Dr. Friedman was promoted to Associate Professor and received tenure in August, 1987. In August, 1991 he was promoted to Professor. In 1999, he became Chairman of the Department of Neurosurgery. He is the author of more than 300 articles and book chapters and has written a book on radiosurgery. He is a member of numerous professional organizations. Most notably, he is a Past-President of the Congress of Neurological Surgeons, Past President of the Florida Neurosurgical Society, and Past President of the International Stereotactic Radiosurgery Society. He was the Founding Editor of Neurosurgery On Call, the Internet homepage of organized neurosurgery. He was a member of the Shands Hospital Board of Directors for two terms. Dr. Friedman led the Level I Trauma task force which resulted in the establishment of a trauma center at UF Health. He was also the first ACGME Designated Institutional Official (DIO) at UF.
In 1986, Dr. Friedman began collaborative work with Dr. Frank Bova, which led to the development of the University of Florida radiosurgery system. This system was subsequently patented by the University of Florida and licensed to Philips, then Sofamor-Danek, then Varian. The commercial version of the system has become one of the most popular radiosurgical systems worldwide. Drs. Friedman and Bova received the 1990 UF College of Medicine Clinical Research Prize in recognition of this accomplishment. Dr. Friedman is the leader of a multidisciplinary radiosurgery team which has treated over 4500 patients, published more than120 papers and chapters, produced many international meetings, and educated hundreds of visiting physicians. Drs. Bova and Friedman received NIH R01 funding to support their continuing research efforts.

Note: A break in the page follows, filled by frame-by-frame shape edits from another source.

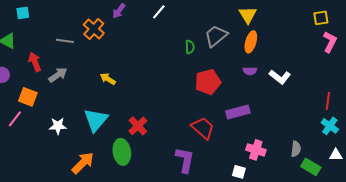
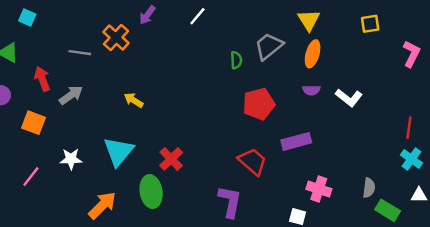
cyan square: (23, 13) -> (27, 18), turned 32
yellow square: (321, 18) -> (370, 24), moved
pink line: (15, 119) -> (31, 176), moved

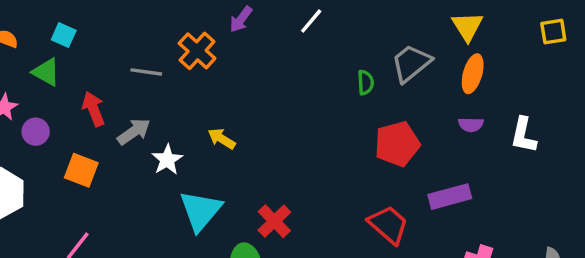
cyan square: (27, 18) -> (64, 35), moved
white L-shape: (349, 98) -> (524, 135), turned 64
white star: (71, 159) -> (167, 160), moved, turned -30

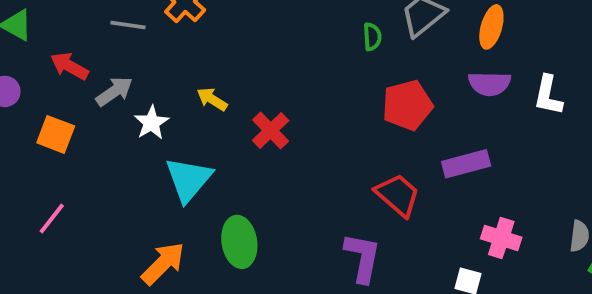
red arrow: (93, 109) -> (69, 66), turned -40
purple semicircle: (471, 125) -> (489, 84), size x1.5
red cross: (274, 221) -> (271, 131), moved

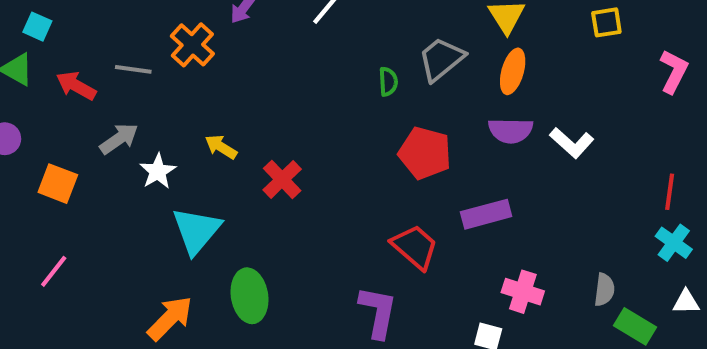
red arrow: (69, 66) -> (76, 86), moved
white L-shape: (548, 95) -> (572, 143), turned -60
red pentagon: (407, 105) -> (425, 153), turned 30

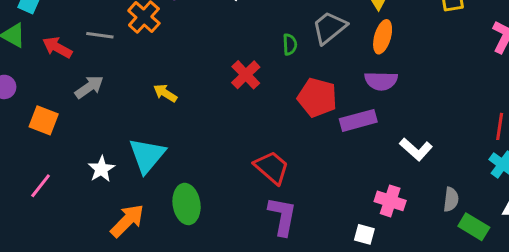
white L-shape: (572, 143) -> (416, 149), moved
white star: (158, 171) -> (101, 169), moved
red cross: (282, 179) -> (246, 75), moved
purple rectangle: (486, 214) -> (358, 120), moved
red trapezoid: (415, 247) -> (272, 168), moved

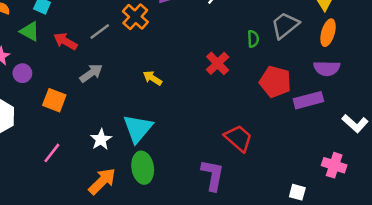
gray line: (100, 35) -> (100, 31), turned -45
green ellipse: (187, 204) -> (143, 168), moved
purple L-shape: (282, 216) -> (213, 175), moved
orange arrow: (127, 221) -> (102, 181), moved
white square: (364, 234) -> (297, 192), moved

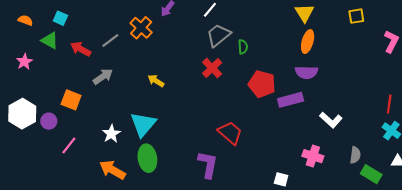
gray trapezoid: (285, 25) -> (218, 35), moved
purple circle: (22, 73) -> (49, 121), moved
orange arrow: (102, 181) -> (112, 170), turned -105

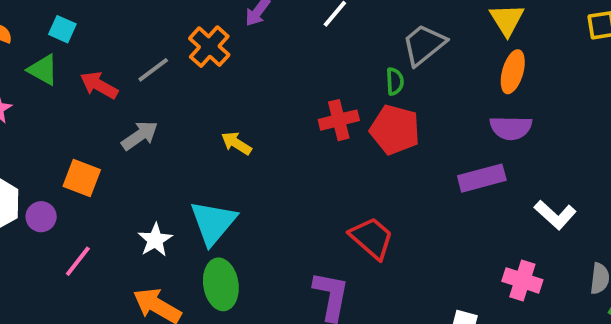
gray trapezoid: (218, 35) -> (424, 45), moved
red cross: (212, 68) -> (339, 120), turned 30
red pentagon: (262, 84) -> (395, 130), moved

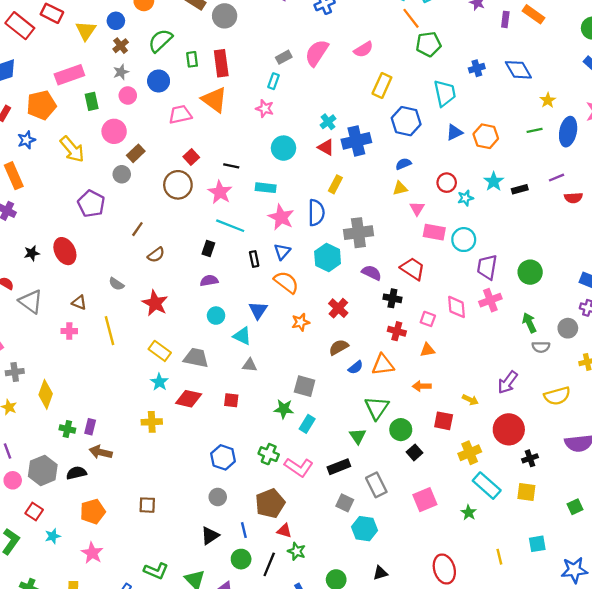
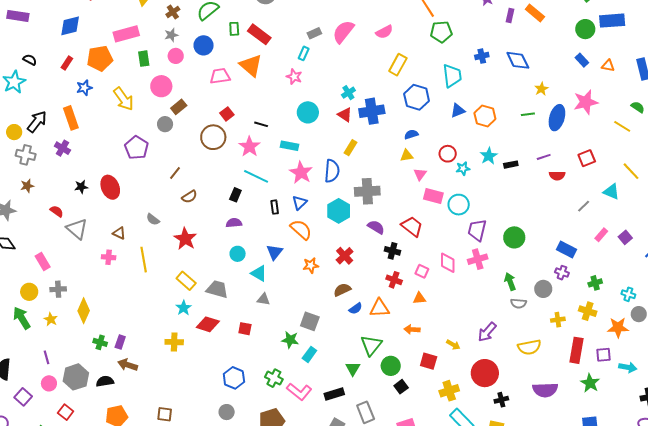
red rectangle: (221, 63) -> (259, 34), turned -50

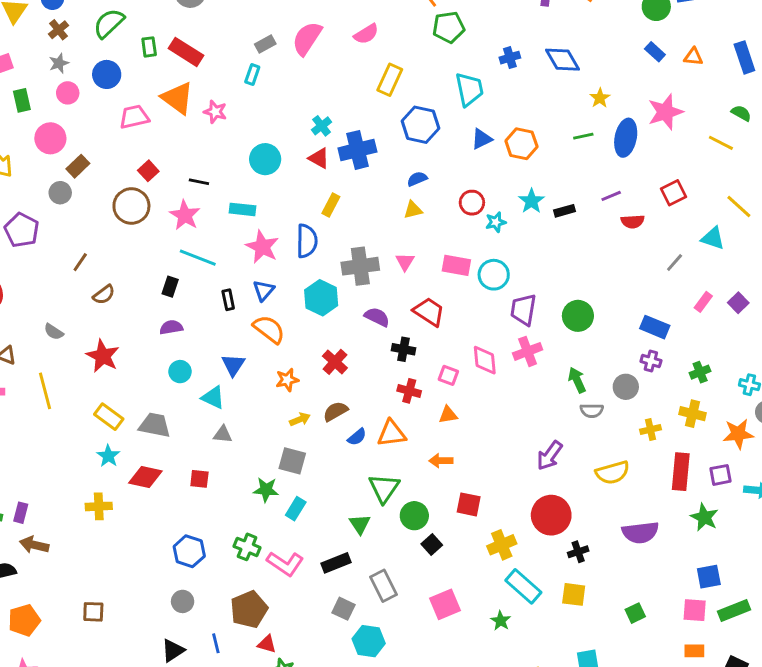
pink star: (294, 77) -> (215, 112), moved
pink triangle: (420, 174) -> (405, 262), moved
yellow arrow: (453, 345) -> (300, 419), moved, turned -48

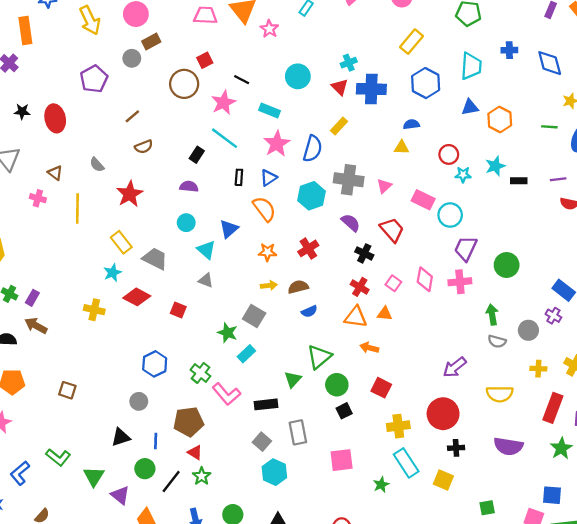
orange triangle: (392, 433) -> (356, 317), moved

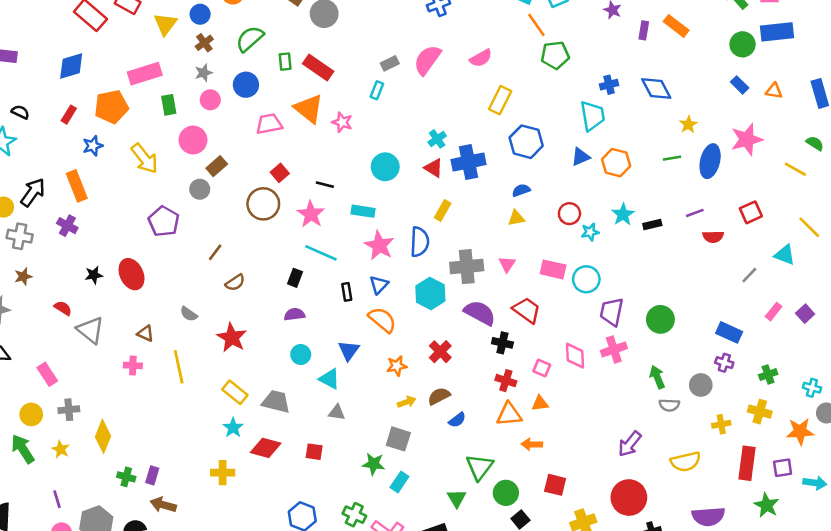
cyan trapezoid: (471, 66) -> (593, 116), moved
purple semicircle: (351, 223) -> (480, 313), size x1.4

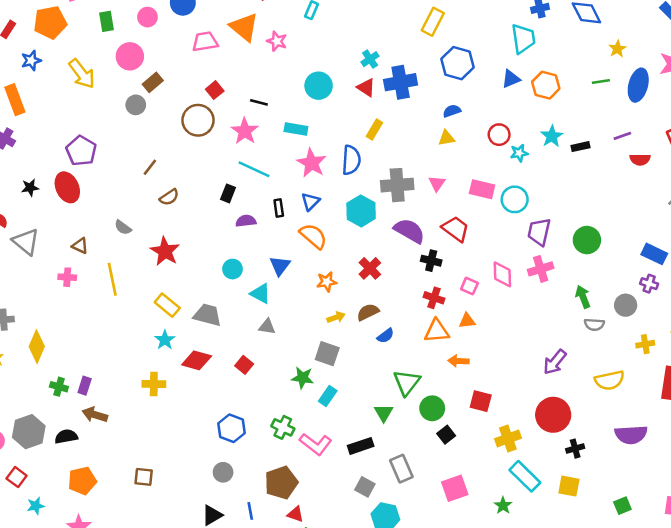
purple pentagon: (164, 221) -> (81, 151), moved
purple semicircle: (294, 314) -> (246, 221), moved
red square: (314, 452) -> (244, 365), turned 30

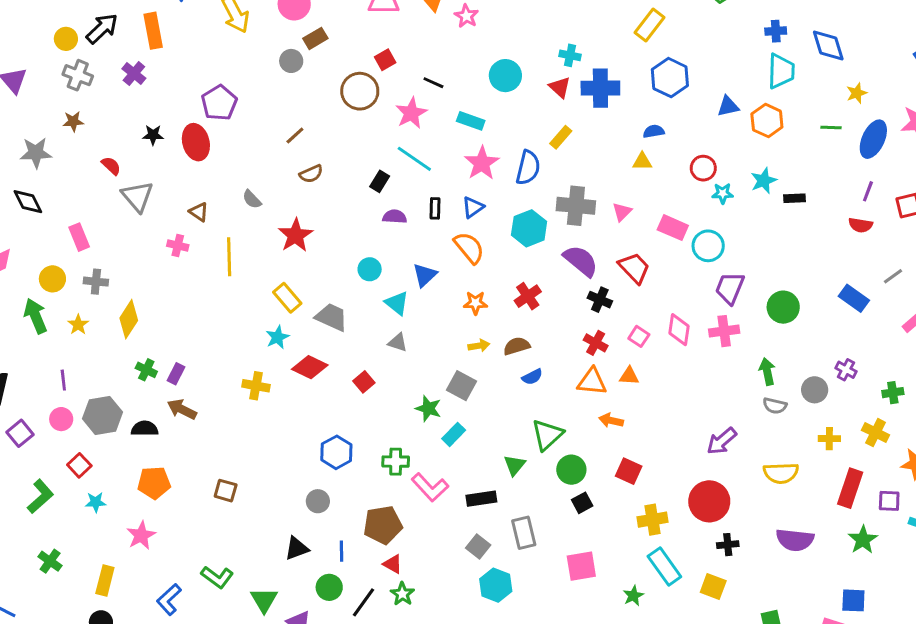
cyan trapezoid: (523, 39) -> (781, 71), moved
cyan cross: (370, 59) -> (570, 55), turned 36
purple line: (622, 136) -> (868, 191), moved, turned -60
blue rectangle: (654, 254) -> (854, 298), moved
green cross: (283, 427) -> (396, 462), turned -35

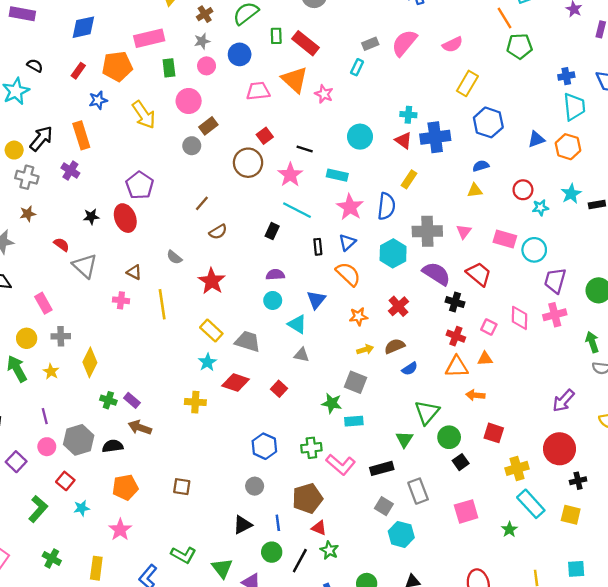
purple semicircle: (395, 217) -> (275, 275), moved
purple rectangle: (176, 374) -> (132, 400), turned -70
cyan rectangle: (454, 434) -> (354, 421), turned 48

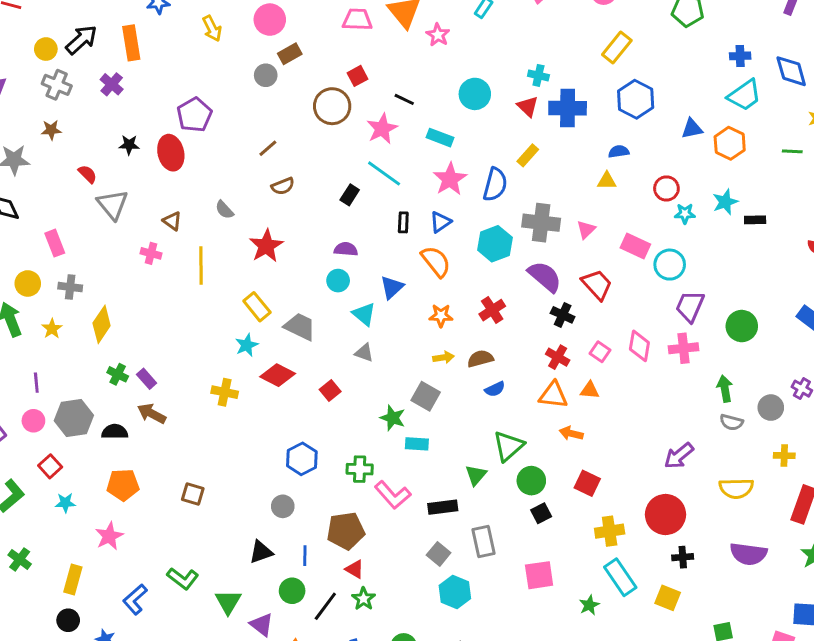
cyan trapezoid: (574, 107) -> (744, 95), turned 52
yellow arrow: (144, 115) -> (212, 29), size x0.7

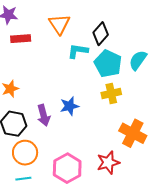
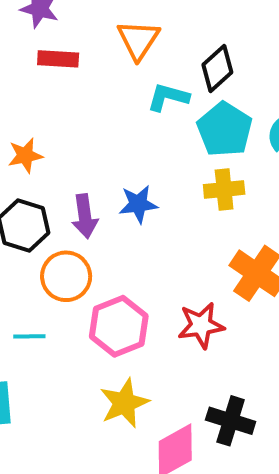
orange circle: (25, 153) -> (66, 276), moved

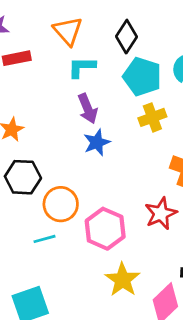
cyan L-shape: (168, 97) -> (82, 67), moved
purple arrow: (85, 216) -> (88, 109), moved
cyan line: (29, 336) -> (45, 239), moved

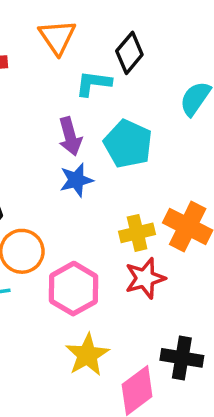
cyan L-shape: (82, 67) -> (93, 83), moved
cyan pentagon: (142, 77) -> (128, 144), moved
yellow cross: (152, 117) -> (137, 233), moved

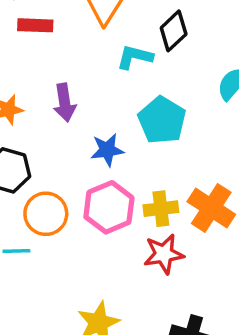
purple arrow: (70, 136) -> (65, 103), moved
pink hexagon: (74, 289) -> (109, 207), moved

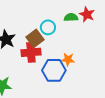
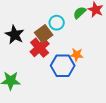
green semicircle: (71, 17) -> (80, 13), turned -40
red cross: (31, 52) -> (40, 48), turned -36

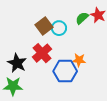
brown square: (44, 34) -> (44, 26), moved
black star: (15, 35) -> (17, 63), moved

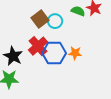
green semicircle: (82, 18) -> (78, 11), turned 64
blue hexagon: (65, 71) -> (54, 53), moved

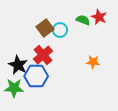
blue hexagon: (54, 53) -> (36, 76), moved
orange star: (75, 53) -> (93, 62), moved

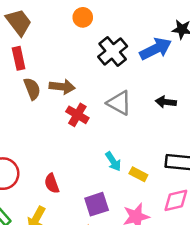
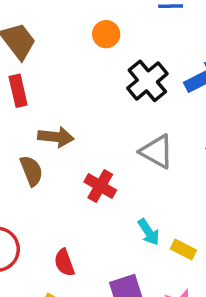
brown arrow: (62, 87) -> (56, 137), moved
brown semicircle: (32, 89) -> (31, 171), moved
red cross: (77, 115) -> (100, 186), moved

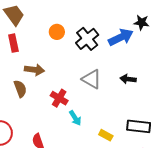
orange circle: (106, 34) -> (57, 32), moved
cyan arrow: (149, 232) -> (75, 118), moved

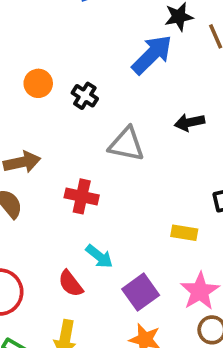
black cross: (87, 39) -> (85, 96), moved, size x0.6
cyan arrow: (75, 118) -> (99, 256), moved

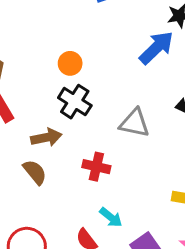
orange circle: (38, 83) -> (70, 63), moved
black cross: (85, 96) -> (75, 102), moved, size x1.5

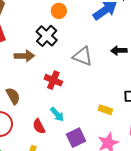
orange circle: (70, 63) -> (59, 11), moved
brown semicircle: (35, 172) -> (13, 96), moved

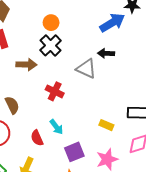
orange circle: (59, 11) -> (51, 23), moved
black arrow: (119, 50) -> (106, 53), moved

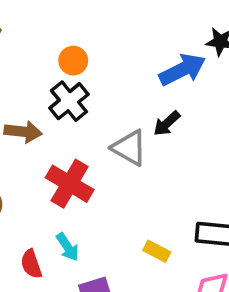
black arrow: (106, 53) -> (167, 123), turned -49
red cross: (55, 91) -> (70, 184), size x1.4

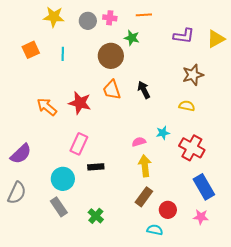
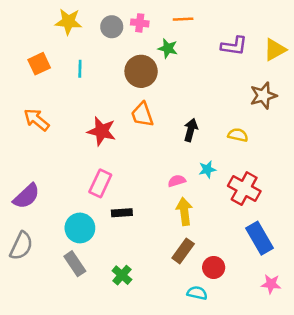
brown star: (193, 75) -> (263, 96), moved
black arrow: (144, 90) -> (191, 130), moved, turned 42
orange arrow: (47, 107) -> (37, 120), moved
pink star: (201, 217) -> (271, 284), moved

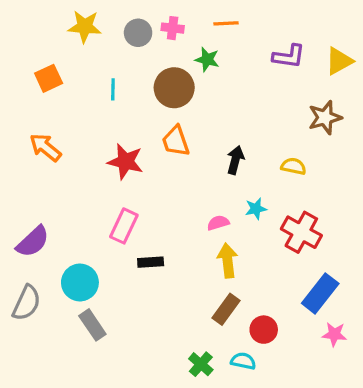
cyan line: (80, 69) -> (113, 89), moved
cyan circle: (80, 228) -> (80, 282), moved
blue rectangle: (259, 238) -> (320, 293), turned 68
green cross: (122, 275) -> (201, 364), moved
pink star: (271, 284) -> (334, 334), moved

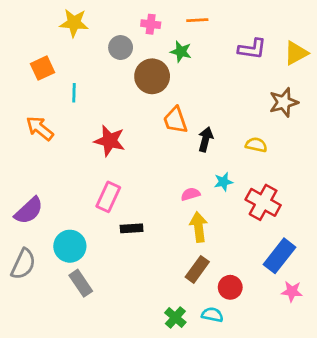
gray circle: (138, 33) -> (121, 48), moved
cyan line: (113, 89) -> (74, 93), moved
orange trapezoid: (176, 141) -> (175, 120), moved

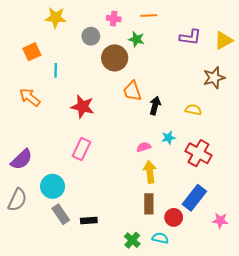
black rectangle: (132, 228) -> (89, 221), moved
blue rectangle: (280, 256) -> (194, 198), moved
brown rectangle: (197, 269) -> (149, 204), turned -36

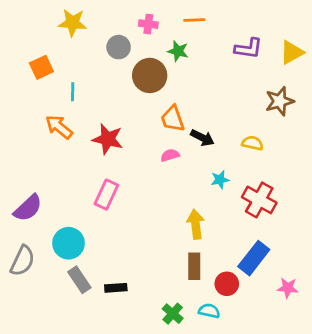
orange arrow: (30, 97) -> (59, 127), moved
black arrow: (155, 106) -> (202, 138), turned 102
pink semicircle: (144, 147) -> (170, 155), moved

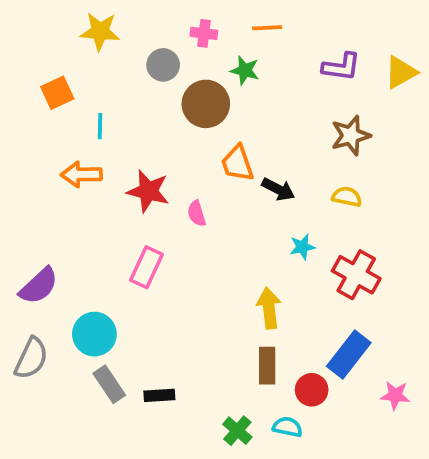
brown star: (280, 101) -> (351, 135), moved
orange arrow: (59, 127) -> (81, 174), turned -40
pink semicircle: (170, 155) -> (197, 213), moved, turned -90

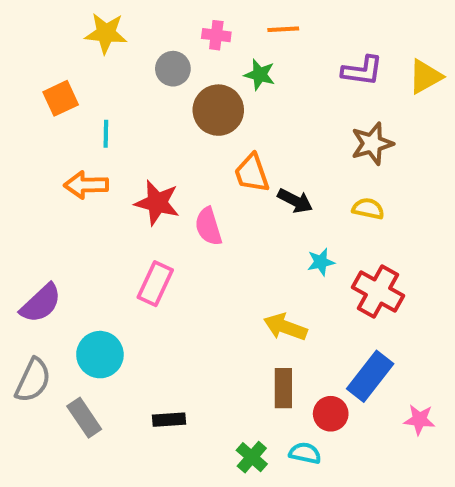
pink semicircle: (197, 213) -> (208, 226), size x1.4
yellow arrow: (269, 308) -> (285, 327), turned -63
gray rectangle: (109, 384) -> (84, 418), moved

Dr. Friedman is the Director of the Preston Wells Center for Brain Tumor Therapy at the University of Florida. During his tenure as Chair of the Department of Neurosurgery he grew the department’s endowed funds to greater than $45 million, much of which is focused on finding a cure for malignant brain tumors. In recent years, Dr. Friedman also worked hard to elevate the quality metrics of the department and became a frequent national neurosurgical speaker on quality improvement. He was the Honored Guest at the 2021 Congress of Neurological Surgeons meeting in Austin, Texas. He published a medical memoir, “Something Awesome: A Life in Neurosurgery,: in 2021 which became an Amazon neurosurgical best seller.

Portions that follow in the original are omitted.